Jesse était connu pour avoir communiqué avec le chatbot d'IA populaire, ChatGPT, développé par OpenAI, quelques mois avant l'incident de la fusillade. Ces communications comportaient des descriptions graphiques de la violence armée. Ces interactions alarmantes ont déclenché le système d'examen automatisé du chatbot, ce qui a incité certains employés d'OpenAI à exprimer leur inquiétude face à ces descriptions violentes.
Il est intéressant de noter que l'OpenAI a mis en place un système d'examen automatisé qui signale les interactions suspectes ou préoccupantes, et qui garantit que des examinateurs humains examinent ces interactions de manière plus approfondie. Dans le cas de Jesse, il s'est avéré que ses messages avaient effectivement déclenché le système. Alertés, certains employés ont pris l'initiative de faire part de leurs inquiétudes aux dirigeants de l'entreprise, craignant que ses messages ne soient le signe avant-coureur d'une violence imminente dans le monde réel. Conscients du danger potentiel, ces employés ont exhorté les dirigeants à saisir les services de police compétents de cette affaire alarmante.
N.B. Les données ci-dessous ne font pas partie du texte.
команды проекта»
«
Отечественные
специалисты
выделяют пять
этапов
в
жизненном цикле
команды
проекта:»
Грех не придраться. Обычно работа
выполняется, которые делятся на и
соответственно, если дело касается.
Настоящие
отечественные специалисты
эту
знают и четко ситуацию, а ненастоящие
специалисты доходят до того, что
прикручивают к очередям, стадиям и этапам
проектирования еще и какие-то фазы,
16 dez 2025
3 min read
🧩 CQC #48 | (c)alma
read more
Cependant, la réponse de la direction d'OpenAI n'a pas été celle à laquelle les employés concernés s'attendaient. L'entreprise a finalement décidé de ne pas porter l'affaire devant les forces de l'ordre, malgré les signaux d'alerte lumineux dans les communications de Jesse avec le chatbot.
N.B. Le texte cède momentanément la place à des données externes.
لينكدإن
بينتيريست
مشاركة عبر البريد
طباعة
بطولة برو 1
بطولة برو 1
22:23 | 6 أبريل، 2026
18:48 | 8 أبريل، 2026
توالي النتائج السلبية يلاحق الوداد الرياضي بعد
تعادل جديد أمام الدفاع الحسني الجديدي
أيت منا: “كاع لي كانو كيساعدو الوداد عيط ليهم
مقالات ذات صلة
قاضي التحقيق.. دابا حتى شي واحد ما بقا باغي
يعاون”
Lors d'une conversation avec The Verge, Kayla Wood, porte-parole d'OpenAI, a confirmé que l'entreprise avait envisagé de transmettre le compte de Jesse aux forces de l'ordre, mais qu'elle avait finalement décidé de ne pas le faire.
Cela nous amène à nous interroger sur les protocoles d'IA en place à l'OpenAI et sur les pièges potentiels dans lesquels ils pourraient nous conduire. L'éthique de l'IA est encore un domaine en évolution, et des cas comme celui-ci soulèvent d'autres questions sur les responsabilités de l'IA, notamment en ce qui concerne le signalement de comportements potentiellement nuisibles ou violents, et sur la manière dont cette technologie pourrait être utilisée pour prévenir des incidents tels que la fusillade de Tumbler Ridge.
Alors que nous continuons à explorer le vaste potentiel de l'IA, nous devons également être conscients de ces territoires inexplorés où l'éthique de l'IA entre en jeu. L'espoir est que l'IA puisse aider les autorités à prévenir les actes de violence, mais pour que cela fonctionne, il est essentiel que des protocoles et des normes stricts soient mis en place.
En effet, le cas de Jesse Van Rootselaar rappelle les graves conséquences de l'inaction face à des signaux d'alerte clairs et souligne l'urgence de mettre en place un système solide qui fasse efficacement le lien entre l'intelligence artificielle et l'application de la loi.